◆ **EXERCISE GOAL**: Once you find the line that contains "Arbeitsplatz, an dem" in the entries below, give it again along with every following line, unchanged, through the final one.

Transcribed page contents

----

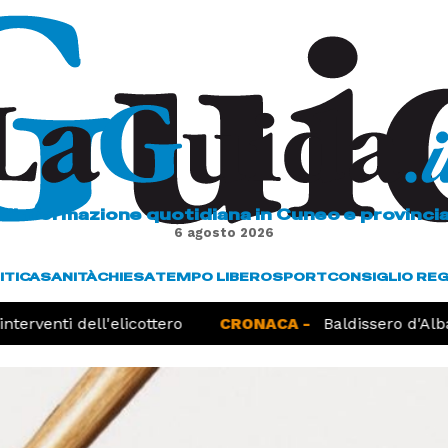
L'informazione quotidiana in Cuneo e provinci
6 agosto 2026
ITICA
SANITÀ
CHIESA
TEMPO LIBERO
SPORT
CONSIGLIO RE
terventi dell'elicottero
CRONACA -
Baldissero d'Alba,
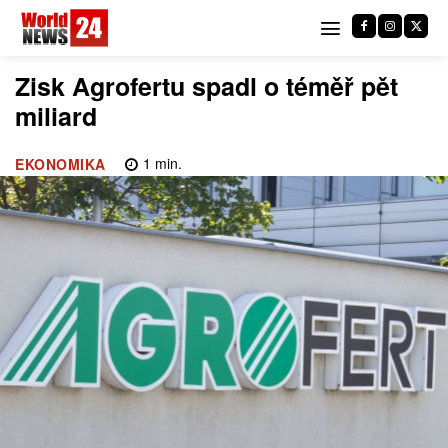
Zisk Agrofertu spadl o téměř pět
miliard
1
min.
EKONOMIKA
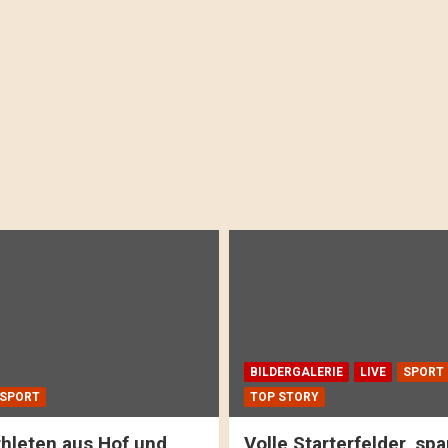
BILDERGALERIE
LIVE
SPORT
SPORT
TOP STORY
hleten aus Hof und
Volle Starterfelder, s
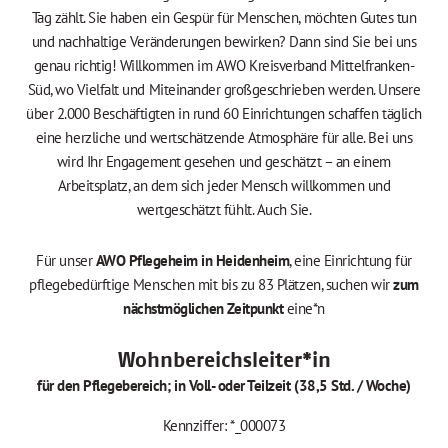
Tag zählt. Sie haben ein Gespür für Menschen, möchten Gutes tun
und nachhaltige Veränderungen bewirken? Dann sind Sie bei uns
genau richtig! Willkommen im AWO Kreisverband Mittelfranken-
Süd, wo Vielfalt und Miteinander großgeschrieben werden. Unsere
über 2.000 Beschäftigten in rund 60 Einrichtungen schaffen täglich
eine herzliche und wertschätzende Atmosphäre für alle. Bei uns
wird Ihr Engagement gesehen und geschätzt – an einem
Arbeitsplatz, an dem sich jeder Mensch willkommen und
wertgeschätzt fühlt. Auch Sie.
Für unser
AWO Pflegeheim in Heidenheim
, eine Einrichtung für
pflegebedürftige Menschen mit bis zu 83 Plätzen, suchen wir
zum
nächstmöglichen Zeitpunkt
eine*n
Wohnbereichsleiter*in
für den Pflegebereich; in Voll- oder Teilzeit (38,5 Std. / Woche)
Kennziffer: *_000073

----

◆ **RESULT**:
Arbeitsplatz, an dem sich jeder Mensch willkommen und
wertgeschätzt fühlt. Auch Sie.
Für unser
AWO Pflegeheim in Heidenheim
, eine Einrichtung für
pflegebedürftige Menschen mit bis zu 83 Plätzen, suchen wir
zum
nächstmöglichen Zeitpunkt
eine*n
Wohnbereichsleiter*in
für den Pflegebereich; in Voll- oder Teilzeit (38,5 Std. / Woche)
Kennziffer: *_000073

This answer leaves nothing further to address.